**Problem to work on**
The whole listing needs to be written out exactly, except for any images.

**Task material**
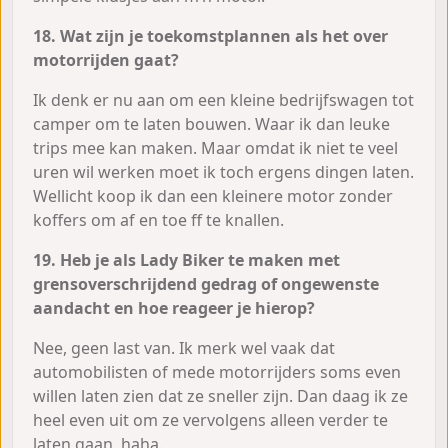
18. Wat zijn je toekomstplannen als het over
motorrijden gaat?
Ik denk er nu aan om een kleine bedrijfswagen tot
camper om te laten bouwen. Waar ik dan leuke
trips mee kan maken. Maar omdat ik niet te veel
uren wil werken moet ik toch ergens dingen laten.
Wellicht koop ik dan een kleinere motor zonder
koffers om af en toe ff te knallen.
19. Heb je als Lady Biker te maken met
grensoverschrijdend gedrag of ongewenste
aandacht en hoe reageer je hierop?
Nee, geen last van. Ik merk wel vaak dat
automobilisten of mede motorrijders soms even
willen laten zien dat ze sneller zijn. Dan daag ik ze
heel even uit om ze vervolgens alleen verder te
laten gaan, haha.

**Written reply**
18. Wat zijn je toekomstplannen als het over
motorrijden gaat?
Ik denk er nu aan om een kleine bedrijfswagen tot
camper om te laten bouwen. Waar ik dan leuke
trips mee kan maken. Maar omdat ik niet te veel
uren wil werken moet ik toch ergens dingen laten.
Wellicht koop ik dan een kleinere motor zonder
koffers om af en toe ff te knallen.
19. Heb je als Lady Biker te maken met
grensoverschrijdend gedrag of ongewenste
aandacht en hoe reageer je hierop?
Nee, geen last van. Ik merk wel vaak dat
automobilisten of mede motorrijders soms even
willen laten zien dat ze sneller zijn. Dan daag ik ze
heel even uit om ze vervolgens alleen verder te
laten gaan, haha.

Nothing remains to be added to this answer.